But the Athletics Review Committee — the most recent in a string of four committees that have analyzed the role of athletics at Brown — made its recommendations for implementation yesterday, beginning weeks of debate about how the University should solve concerns about the athletics budget. The University currently fields the third-most teams in the Ivy League on the league's lowest athletics budget.

"As soon as I heard the news, I have only been thinking one thing the whole time. And that is how do we save these sports programs?" said wrestler Hudson Collins '11.5.

All four teams will send representatives to meet next week with committee Chair Richard Spies, executive vice president for planning and senior adviser to the president. Spies said the timing of the decision was intentionally spaced weeks before the Corporation's May meeting so Simmons could receive feedback from student-athletes, coaches and alums before a final decision is made.

"The process is real," added Margaret Klawunn, a member of the committee and vice president for campus life and student services. "There's nothing about the process that isn't a genuine effort to gauge community reaction."
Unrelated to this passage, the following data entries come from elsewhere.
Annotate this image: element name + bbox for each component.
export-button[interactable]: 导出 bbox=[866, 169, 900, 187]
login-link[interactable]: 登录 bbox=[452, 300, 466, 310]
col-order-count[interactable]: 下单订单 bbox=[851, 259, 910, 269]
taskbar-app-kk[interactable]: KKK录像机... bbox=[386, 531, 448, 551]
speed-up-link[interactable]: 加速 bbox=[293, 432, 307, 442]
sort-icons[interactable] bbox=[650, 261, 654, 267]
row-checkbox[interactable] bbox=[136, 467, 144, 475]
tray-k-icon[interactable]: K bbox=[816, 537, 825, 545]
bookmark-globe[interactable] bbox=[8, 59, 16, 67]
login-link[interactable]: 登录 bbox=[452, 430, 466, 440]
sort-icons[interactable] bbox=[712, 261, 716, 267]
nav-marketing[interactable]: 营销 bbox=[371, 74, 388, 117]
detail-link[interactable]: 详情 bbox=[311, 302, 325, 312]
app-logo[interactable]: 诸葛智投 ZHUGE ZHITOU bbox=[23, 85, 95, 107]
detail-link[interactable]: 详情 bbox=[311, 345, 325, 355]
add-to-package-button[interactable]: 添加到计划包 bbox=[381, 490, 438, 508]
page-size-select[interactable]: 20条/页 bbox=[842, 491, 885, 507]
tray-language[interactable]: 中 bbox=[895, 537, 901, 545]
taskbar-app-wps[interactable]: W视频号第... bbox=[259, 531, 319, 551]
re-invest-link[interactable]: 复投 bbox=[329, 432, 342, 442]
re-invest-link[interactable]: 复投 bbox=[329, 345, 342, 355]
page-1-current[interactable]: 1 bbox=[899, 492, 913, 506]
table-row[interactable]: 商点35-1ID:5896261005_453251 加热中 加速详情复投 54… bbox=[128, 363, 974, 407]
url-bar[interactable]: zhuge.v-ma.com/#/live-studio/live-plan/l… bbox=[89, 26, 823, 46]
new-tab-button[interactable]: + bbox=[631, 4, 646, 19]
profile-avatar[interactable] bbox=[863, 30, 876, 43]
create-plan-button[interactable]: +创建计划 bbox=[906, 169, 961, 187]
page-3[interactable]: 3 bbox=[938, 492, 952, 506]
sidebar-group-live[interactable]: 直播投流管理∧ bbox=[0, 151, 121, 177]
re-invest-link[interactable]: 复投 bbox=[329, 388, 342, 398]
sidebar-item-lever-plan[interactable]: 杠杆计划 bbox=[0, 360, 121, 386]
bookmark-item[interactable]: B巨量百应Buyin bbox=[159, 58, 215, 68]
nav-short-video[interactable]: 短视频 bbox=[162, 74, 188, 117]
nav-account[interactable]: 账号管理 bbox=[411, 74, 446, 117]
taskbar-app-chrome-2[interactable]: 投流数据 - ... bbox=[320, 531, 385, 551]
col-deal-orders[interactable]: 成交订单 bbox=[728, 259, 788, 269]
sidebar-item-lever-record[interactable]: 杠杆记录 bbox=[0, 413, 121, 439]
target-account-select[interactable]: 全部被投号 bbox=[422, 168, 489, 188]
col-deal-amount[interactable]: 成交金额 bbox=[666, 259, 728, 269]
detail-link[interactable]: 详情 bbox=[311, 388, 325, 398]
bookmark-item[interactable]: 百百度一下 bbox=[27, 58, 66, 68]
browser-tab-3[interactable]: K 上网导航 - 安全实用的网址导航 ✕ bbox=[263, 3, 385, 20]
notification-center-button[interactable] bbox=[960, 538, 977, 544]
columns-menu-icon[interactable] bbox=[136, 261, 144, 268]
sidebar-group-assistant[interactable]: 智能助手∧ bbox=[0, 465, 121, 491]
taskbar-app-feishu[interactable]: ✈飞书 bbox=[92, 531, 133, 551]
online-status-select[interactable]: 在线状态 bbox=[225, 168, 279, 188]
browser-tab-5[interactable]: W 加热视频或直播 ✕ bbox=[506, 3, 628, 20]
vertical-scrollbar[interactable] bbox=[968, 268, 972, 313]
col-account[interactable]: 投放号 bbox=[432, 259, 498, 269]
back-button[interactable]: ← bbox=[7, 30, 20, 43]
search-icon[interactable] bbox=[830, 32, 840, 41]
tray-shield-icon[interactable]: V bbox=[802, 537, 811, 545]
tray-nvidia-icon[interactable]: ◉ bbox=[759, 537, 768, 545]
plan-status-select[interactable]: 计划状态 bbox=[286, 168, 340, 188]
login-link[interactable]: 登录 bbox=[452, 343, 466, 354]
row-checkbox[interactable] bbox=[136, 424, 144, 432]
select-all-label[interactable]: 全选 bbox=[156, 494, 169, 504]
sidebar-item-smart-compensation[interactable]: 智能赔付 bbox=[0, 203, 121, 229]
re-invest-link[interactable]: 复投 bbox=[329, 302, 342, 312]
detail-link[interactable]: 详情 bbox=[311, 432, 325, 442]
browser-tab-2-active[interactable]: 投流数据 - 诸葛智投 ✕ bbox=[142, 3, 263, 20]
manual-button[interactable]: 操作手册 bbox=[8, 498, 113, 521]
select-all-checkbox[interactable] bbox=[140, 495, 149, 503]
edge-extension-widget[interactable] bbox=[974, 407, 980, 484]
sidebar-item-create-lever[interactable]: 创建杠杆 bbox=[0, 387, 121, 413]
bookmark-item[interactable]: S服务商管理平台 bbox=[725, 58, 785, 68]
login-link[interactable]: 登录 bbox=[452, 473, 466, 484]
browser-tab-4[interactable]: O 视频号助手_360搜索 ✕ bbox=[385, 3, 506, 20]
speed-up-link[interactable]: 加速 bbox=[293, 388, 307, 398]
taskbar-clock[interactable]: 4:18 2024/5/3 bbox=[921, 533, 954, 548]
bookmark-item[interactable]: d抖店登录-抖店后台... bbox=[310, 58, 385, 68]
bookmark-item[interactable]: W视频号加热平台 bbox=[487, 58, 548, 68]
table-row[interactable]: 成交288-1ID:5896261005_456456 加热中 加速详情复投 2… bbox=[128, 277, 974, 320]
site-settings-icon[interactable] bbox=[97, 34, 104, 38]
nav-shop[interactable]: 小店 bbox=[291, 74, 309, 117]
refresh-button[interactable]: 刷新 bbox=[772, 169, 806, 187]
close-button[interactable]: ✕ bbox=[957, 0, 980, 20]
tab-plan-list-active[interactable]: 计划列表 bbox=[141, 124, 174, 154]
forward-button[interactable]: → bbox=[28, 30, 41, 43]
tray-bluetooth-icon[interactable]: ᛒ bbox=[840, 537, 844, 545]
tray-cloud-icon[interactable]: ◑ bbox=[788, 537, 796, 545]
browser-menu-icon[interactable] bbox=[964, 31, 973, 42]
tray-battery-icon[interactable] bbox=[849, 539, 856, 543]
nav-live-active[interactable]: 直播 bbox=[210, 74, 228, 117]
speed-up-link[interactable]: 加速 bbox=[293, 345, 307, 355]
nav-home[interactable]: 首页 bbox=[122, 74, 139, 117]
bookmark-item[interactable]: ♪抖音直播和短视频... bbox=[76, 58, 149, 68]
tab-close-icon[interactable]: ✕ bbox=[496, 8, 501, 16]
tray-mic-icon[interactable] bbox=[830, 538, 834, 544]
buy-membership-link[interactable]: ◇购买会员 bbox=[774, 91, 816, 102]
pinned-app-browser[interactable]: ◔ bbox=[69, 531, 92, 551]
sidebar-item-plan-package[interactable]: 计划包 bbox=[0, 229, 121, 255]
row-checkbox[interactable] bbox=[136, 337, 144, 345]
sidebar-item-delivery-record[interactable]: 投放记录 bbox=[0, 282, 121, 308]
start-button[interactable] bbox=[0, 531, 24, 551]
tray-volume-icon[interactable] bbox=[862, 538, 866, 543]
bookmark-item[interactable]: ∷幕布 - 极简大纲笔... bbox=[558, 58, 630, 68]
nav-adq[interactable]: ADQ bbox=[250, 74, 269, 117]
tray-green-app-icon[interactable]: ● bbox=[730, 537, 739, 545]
The four teams are all constructing arguments for their programs to remain on campus.

"We're hoping to put together a case for why we shouldn't be cut, trying to show the case for skiing instead of other sports, trying to show how it supports diversity because it's such an unconventional sport," said skier Emily Simmons '12. "It's not just like an after-school sport like field sports. It's actually been a lifestyle since we were maybe five or six years old."
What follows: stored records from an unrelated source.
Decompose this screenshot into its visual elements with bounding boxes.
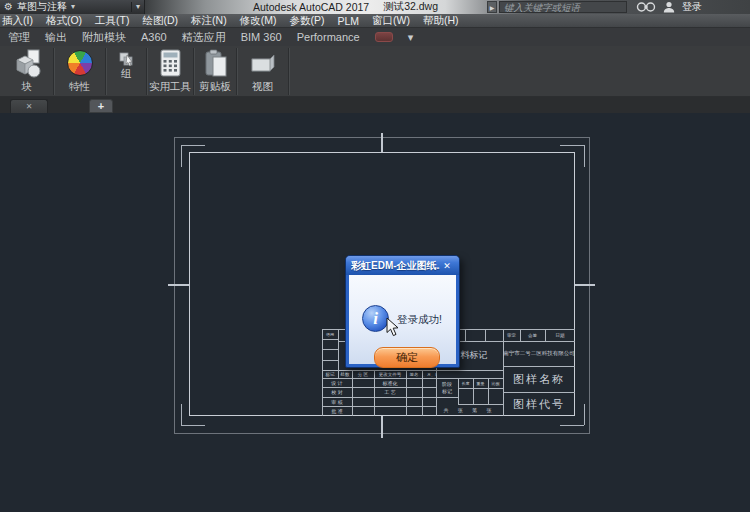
app-title: Autodesk AutoCAD 2017 (253, 1, 369, 13)
frame-tick (575, 284, 595, 286)
ribbon-panel-row: 块 特性 组 (0, 46, 750, 97)
titleblock-header: 更改文件号 (374, 370, 406, 378)
search-flyout-button[interactable]: ▶ (487, 1, 497, 13)
ribbon-tab-a360[interactable]: A360 (141, 31, 167, 43)
ribbon-tab-output[interactable]: 输出 (45, 30, 67, 45)
ok-button-label: 确定 (396, 350, 418, 365)
new-tab-button[interactable]: + (89, 99, 113, 113)
titleblock-row-label: 审 核 (322, 397, 352, 406)
panel-label-view[interactable]: 视图 (237, 80, 288, 94)
drawing-code-cell: 图样代号 (503, 392, 575, 416)
menu-window[interactable]: 窗口(W) (372, 14, 410, 28)
ribbon-tab-featured-apps[interactable]: 精选应用 (182, 30, 226, 45)
window-title: Autodesk AutoCAD 2017 测试32.dwg (253, 0, 438, 14)
corner-mark (181, 404, 182, 425)
autocad-window: Autodesk AutoCAD 2017 测试32.dwg ⚙ 草图与注释 ▾… (0, 0, 750, 512)
info-icon: i (362, 305, 389, 332)
menu-dimension[interactable]: 标注(N) (191, 14, 227, 28)
frame-tick (381, 133, 383, 152)
close-icon[interactable]: ✕ (440, 259, 454, 272)
binoculars-search-icon[interactable] (636, 1, 656, 13)
titleblock-cell: 会签 (520, 330, 545, 340)
quick-access-dropdown-icon[interactable]: ▾ (136, 3, 140, 11)
panel-properties: 特性 (54, 46, 105, 97)
titleblock-cell: 比例 (488, 378, 503, 388)
titleblock-header: 标记 (322, 370, 338, 378)
stage-mark-cell: 阶段标记 (436, 378, 458, 397)
sheet-count-cell: 共 张 第 张 (436, 404, 503, 416)
drawing-name-cell: 图样名称 (503, 366, 575, 392)
menu-bar: 插入(I) 格式(O) 工具(T) 绘图(D) 标注(N) 修改(M) 参数(P… (0, 14, 750, 28)
workspace-label: 草图与注释 (17, 0, 67, 14)
titleblock-header: 分 区 (352, 370, 374, 378)
corner-mark (181, 425, 205, 426)
menu-tools[interactable]: 工具(T) (95, 14, 129, 28)
ribbon-tab-manage[interactable]: 管理 (8, 30, 30, 45)
menu-parametric[interactable]: 参数(P) (289, 14, 324, 28)
titleblock-header: 年、月、日 (422, 370, 436, 378)
titleblock-strip-cell: 借用 (322, 329, 338, 339)
edm-login-dialog: 彩虹EDM-企业图纸... ✕ i 登录成功! 确定 (345, 255, 460, 368)
chevron-down-icon[interactable]: ▾ (408, 33, 414, 41)
ribbon-tab-bim360[interactable]: BIM 360 (241, 31, 282, 43)
titleblock-mid-label: 工 艺 (374, 387, 406, 397)
menu-insert[interactable]: 插入(I) (2, 14, 33, 28)
titleblock-row-label: 校 对 (322, 387, 352, 397)
file-tab-close-icon[interactable]: ✕ (26, 102, 33, 111)
corner-mark (560, 145, 584, 146)
view-icon[interactable] (250, 54, 276, 74)
dialog-title-bar[interactable]: 彩虹EDM-企业图纸... ✕ (346, 256, 459, 275)
dialog-title: 彩虹EDM-企业图纸... (351, 259, 440, 273)
help-search-input[interactable] (499, 1, 627, 13)
panel-utilities: 实用工具 (147, 46, 193, 97)
titlebar-icons: 登录 (636, 0, 702, 14)
ribbon-tab-performance[interactable]: Performance (297, 31, 360, 43)
ribbon-tab-addins[interactable]: 附加模块 (82, 30, 126, 45)
panel-label-utilities[interactable]: 实用工具 (147, 80, 193, 94)
group-button-label[interactable]: 组 (106, 68, 146, 80)
user-icon[interactable] (663, 1, 675, 13)
corner-mark (181, 145, 182, 167)
titleblock-mid-label: 标准化 (374, 378, 406, 387)
panel-divider (288, 48, 289, 95)
sign-in-button[interactable]: 登录 (682, 0, 702, 14)
dialog-body: i 登录成功! 确定 (349, 275, 456, 364)
group-icon[interactable] (119, 52, 134, 66)
flyout-arrow-icon: ▶ (490, 4, 495, 11)
company-name-cell: 南宁市二号二区科技有限公司 (503, 341, 575, 366)
ribbon-tab-bar: 管理 输出 附加模块 A360 精选应用 BIM 360 Performance… (0, 28, 750, 46)
panel-view: 视图 (237, 46, 288, 97)
file-tab[interactable]: ✕ (10, 99, 48, 113)
titleblock-row-label: 设 计 (322, 378, 352, 387)
corner-mark (584, 145, 585, 167)
media-button[interactable] (375, 32, 393, 42)
panel-label-block[interactable]: 块 (0, 80, 53, 94)
color-wheel-icon[interactable] (67, 50, 93, 76)
titleblock-header: 处数 (338, 370, 352, 378)
panel-clipboard: 剪贴板 (194, 46, 236, 97)
block-icon[interactable] (12, 49, 42, 79)
chevron-down-icon: ▾ (71, 3, 75, 11)
titleblock-row-label: 批 准 (322, 406, 352, 416)
menu-format[interactable]: 格式(O) (46, 14, 82, 28)
menu-plm[interactable]: PLM (337, 15, 359, 27)
menu-modify[interactable]: 修改(M) (240, 14, 277, 28)
gear-icon: ⚙ (4, 2, 13, 12)
panel-group: 组 (106, 46, 146, 97)
menu-help[interactable]: 帮助(H) (423, 14, 459, 28)
panel-label-clipboard[interactable]: 剪贴板 (194, 80, 236, 94)
workspace-switcher[interactable]: ⚙ 草图与注释 ▾ ▾ (0, 0, 145, 14)
corner-mark (560, 425, 584, 426)
menu-draw[interactable]: 绘图(D) (143, 14, 179, 28)
frame-tick (381, 416, 383, 438)
calculator-icon[interactable] (160, 49, 181, 77)
document-title: 测试32.dwg (383, 0, 438, 14)
dialog-message: 登录成功! (397, 313, 442, 327)
ok-button[interactable]: 确定 (374, 347, 440, 368)
panel-block: 块 (0, 46, 53, 97)
panel-label-properties[interactable]: 特性 (54, 80, 105, 94)
divider (131, 2, 132, 12)
plus-icon: + (98, 100, 104, 112)
file-tab-bar: ✕ + (0, 97, 750, 113)
clipboard-icon[interactable] (205, 49, 227, 77)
Though the report said the committee is concerned about skiers' safety while traveling to mountains in Massachusetts and New Hampshire, skiing Head Coach Michael LeBlanc said the worries are unfounded.  The team has never had any accidents on the road, and all seven skiers taken to the season's final competition were academic All-Americans, according to LeBlanc.

Each team will present its case differently. "What they're doing doesn't make much sense to me," DePaoli said. Fencing is "one of Brown's top-performing teams — we're 12th in the country. We also rank at the highest or almost the highest grade point average of any of the teams."
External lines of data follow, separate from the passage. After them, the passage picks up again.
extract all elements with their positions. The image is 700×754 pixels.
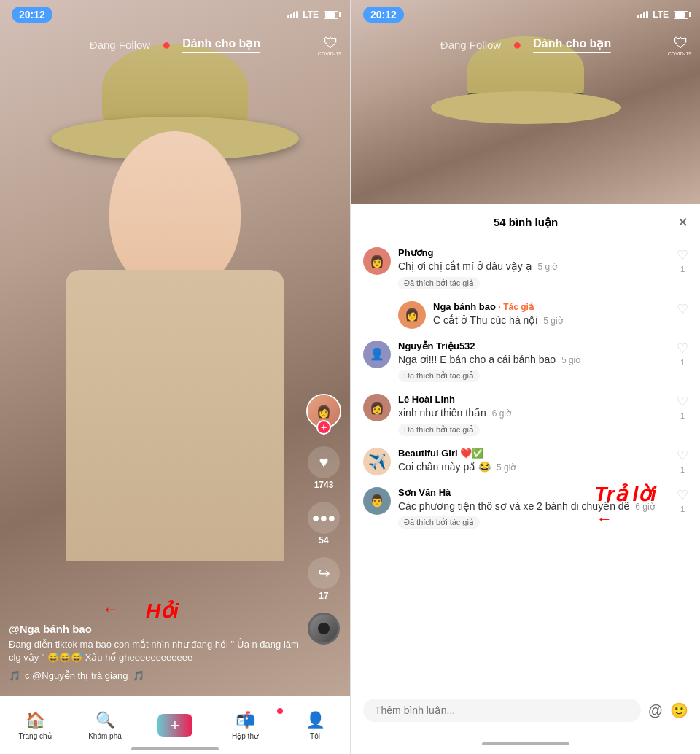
lte-label-right: LTE [653, 9, 669, 20]
comments-close-button[interactable]: ✕ [677, 214, 688, 230]
comments-panel: 54 bình luận ✕ Trả lời ← 👩 Phương Chị ơi… [351, 204, 700, 754]
commenter-avatar[interactable]: 👨 [363, 487, 391, 515]
left-video-panel: 20:12 LTE Đang Follow ● Dành cho bạn 🛡 C… [0, 0, 350, 754]
face-area [109, 131, 241, 292]
commenter-avatar[interactable]: 👩 [363, 394, 391, 421]
commenter-avatar[interactable]: 👩 [363, 247, 391, 275]
status-icons-right: LTE [637, 9, 688, 20]
comment-username: Beautiful Girl ❤️✅ [398, 448, 669, 459]
nav-foryou-left[interactable]: Dành cho bạn [182, 36, 260, 53]
emoji-icon[interactable]: 🙂 [670, 701, 688, 719]
like-heart-icon: ♡ [677, 487, 688, 503]
tab-home[interactable]: 🏠 Trang chủ [0, 711, 70, 740]
comment-like[interactable]: ♡ 1 [677, 487, 688, 513]
nav-following-right[interactable]: Đang Follow [440, 39, 501, 51]
traloi-annotation: Trả lời [594, 482, 656, 506]
video-username[interactable]: @Nga bánh bao [9, 623, 299, 635]
nav-following-left[interactable]: Đang Follow [90, 39, 150, 51]
body-area [66, 270, 284, 561]
search-icon: 🔍 [96, 711, 115, 730]
comment-like[interactable]: ♡ [677, 301, 688, 317]
share-count: 17 [319, 591, 328, 601]
like-count: 1 [680, 505, 685, 513]
right-video-preview: 20:12 LTE Đang Follow ● Dành cho bạn [351, 0, 700, 204]
commenter-avatar[interactable]: 👤 [363, 341, 391, 368]
status-bar-right: 20:12 LTE [351, 0, 700, 29]
comment-content: Nguyễn Triệu532 Nga ơi!!! E bán cho a cá… [398, 341, 669, 383]
like-count: 1743 [314, 480, 334, 490]
covid-badge-right: COVID-19 [668, 51, 691, 56]
liked-badge: Đã thích bởi tác giả [398, 277, 480, 289]
status-time-left: 20:12 [12, 7, 52, 23]
like-count: 1 [680, 358, 685, 367]
bottom-tab-bar: 🏠 Trang chủ 🔍 Khám phá + 📬 Hộp thư 👤 Tôi [0, 696, 350, 754]
top-nav-right[interactable]: Đang Follow ● Dành cho bạn [351, 31, 700, 59]
traloi-arrow: ← [596, 510, 612, 529]
comment-text: Nga ơi!!! E bán cho a cái bánh bao 5 giờ [398, 353, 669, 368]
comments-title: 54 bình luận [494, 216, 558, 228]
tab-profile[interactable]: 👤 Tôi [280, 711, 350, 740]
comment-text: Chị ơi chị cắt mí ở đâu vậy ạ 5 giờ [398, 260, 669, 274]
follow-plus-button[interactable]: + [316, 420, 331, 435]
comment-username: Phương [398, 247, 669, 258]
comment-time: 5 giờ [543, 316, 562, 326]
comment-item: 👩 Phương Chị ơi chị cắt mí ở đâu vậy ạ 5… [363, 247, 688, 289]
right-actions: 👩 + ♥ 1743 ●●● 54 ↪ 17 [306, 394, 341, 645]
comment-like[interactable]: ♡ 1 [677, 341, 688, 367]
video-caption: Đang diễn tiktok mà bao con mắt nhìn như… [9, 638, 299, 664]
video-info: @Nga bánh bao Đang diễn tiktok mà bao co… [9, 623, 299, 681]
comment-like[interactable]: ♡ 1 [677, 448, 688, 474]
home-indicator-left [131, 747, 219, 750]
at-icon[interactable]: @ [648, 702, 663, 719]
comment-button[interactable]: ●●● 54 [308, 502, 340, 545]
comment-text: Coi chân mày pa̋ 😂 5 giờ [398, 460, 669, 475]
comment-item-reply: 👩 Nga bánh bao · Tác giả C cắt ở Thu cúc… [398, 301, 688, 329]
comment-like[interactable]: ♡ 1 [677, 394, 688, 420]
lte-label: LTE [303, 9, 319, 20]
comment-input-field[interactable] [363, 699, 641, 722]
share-button[interactable]: ↪ 17 [308, 557, 340, 601]
like-heart-icon: ♡ [677, 247, 688, 263]
create-icon: + [158, 714, 192, 737]
shield-icon-left[interactable]: 🛡 [324, 35, 338, 52]
covid-badge-left: COVID-19 [318, 51, 341, 56]
tab-explore[interactable]: 🔍 Khám phá [70, 711, 140, 740]
tab-explore-label: Khám phá [88, 732, 122, 740]
commenter-avatar[interactable]: 👩 [398, 301, 426, 329]
tab-inbox-label: Hộp thư [232, 732, 258, 740]
shield-icon-right[interactable]: 🛡 [674, 35, 688, 52]
comment-time: 5 giờ [561, 355, 580, 365]
like-heart-icon: ♡ [677, 301, 688, 317]
comments-header: 54 bình luận ✕ [351, 204, 700, 241]
like-heart-icon: ♡ [677, 448, 688, 464]
tab-inbox[interactable]: 📬 Hộp thư [210, 711, 280, 740]
comment-username: Nguyễn Triệu532 [398, 341, 669, 351]
top-nav-left[interactable]: Đang Follow ● Dành cho bạn [0, 31, 350, 59]
music-info: 🎵 c @Nguyễn thị trà giang 🎵 [9, 670, 299, 681]
tab-profile-label: Tôi [310, 732, 320, 740]
right-comments-panel: 20:12 LTE Đang Follow ● Dành cho bạn [351, 0, 700, 754]
tab-create[interactable]: + [140, 714, 210, 737]
like-button[interactable]: ♥ 1743 [308, 446, 340, 490]
hoi-arrow: ← [102, 599, 120, 619]
like-count: 1 [680, 265, 685, 273]
share-icon: ↪ [308, 557, 340, 589]
like-heart-icon: ♡ [677, 341, 688, 357]
comment-time: 6 giờ [492, 408, 511, 419]
comment-content: Phương Chị ơi chị cắt mí ở đâu vậy ạ 5 g… [398, 247, 669, 289]
comment-text: xinh như thiên thần 6 giờ [398, 406, 669, 421]
commenter-avatar[interactable]: ✈️ [363, 448, 391, 475]
creator-avatar-container[interactable]: 👩 + [306, 394, 341, 429]
nav-foryou-right[interactable]: Dành cho bạn [533, 36, 611, 53]
comment-input-area: @ 🙂 [351, 691, 700, 729]
battery-icon [324, 11, 338, 19]
liked-badge: Đã thích bởi tác giả [398, 424, 480, 436]
comment-username: Nga bánh bao · Tác giả [433, 301, 669, 312]
nav-dot-right: ● [513, 36, 521, 53]
comment-item: 👩 Lê Hoài Linh xinh như thiên thần 6 giờ… [363, 394, 688, 436]
music-text: c @Nguyễn thị trà giang [25, 670, 128, 681]
music-disc [308, 613, 340, 645]
hoi-annotation: Hỏi [146, 599, 179, 623]
comment-like[interactable]: ♡ 1 [677, 247, 688, 273]
battery-icon-right [674, 11, 688, 19]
Wrestling Head Coach Dave Amato said he believes his sport is set to be cut because of Title IX, the federal law requiring federally funded athletic programs to offer similar opportunities to men and women. The University lost a Title IX lawsuit in 1995 after it cut four teams, including two women's teams, due to budget constraints.

"All of the criteria that they listed for dropping sports, we don't meet any of them. We do meet one — gender equity," he said. "That's basically why I think they're dropping wrestling."

According to the Athletics Review Committee's report, wrestling is expensive, takes up admissions slots designated for recruits and does not exist at all Ivy League schools. But Amato said wrestling is entirely self-funded, except for coaching salaries, only takes up seven to nine recruiting slots and is one of the Ivy League's best and most historic sports.

Even though the committee's recommendation is not final, the news hit athletes hard yesterday.

"I think it's hard to reconcile that I have been here for three years and won't be getting a senior season after putting so much into the sport," Skinner said.

Recruits from the class of 2015 who have yet to arrive on campus also voiced disapproval of the recommendations. Barrett Weiss '15, a fencing recruit who was deciding between Harvard and Brown, said he decided to apply early to Brown after he got the impression that fencing was safe from cuts when it was not cut at the fall Corporation meeting.

"I kind of wish I didn't apply early," he said. "I would have probably taken another visit to both schools and, I mean, I'm not sure where I would go, but I probably would have looked at Brown less seriously."

Amato said he was outraged by the decision to cut his wrestling team. "I didn't see it coming," he said. "I've been here 27 years. I'm going to be out on the street without a job. What am I going to do?"

Fight, apparently. Until the recommendations are either accepted or rejected by the Corporation next month, athletes, coaches and alums will almost certainly be fighting to keep their programs standing.

"I'm a wrestler — we're all optimistic, right?" Amato said. "We're not going to go down easy."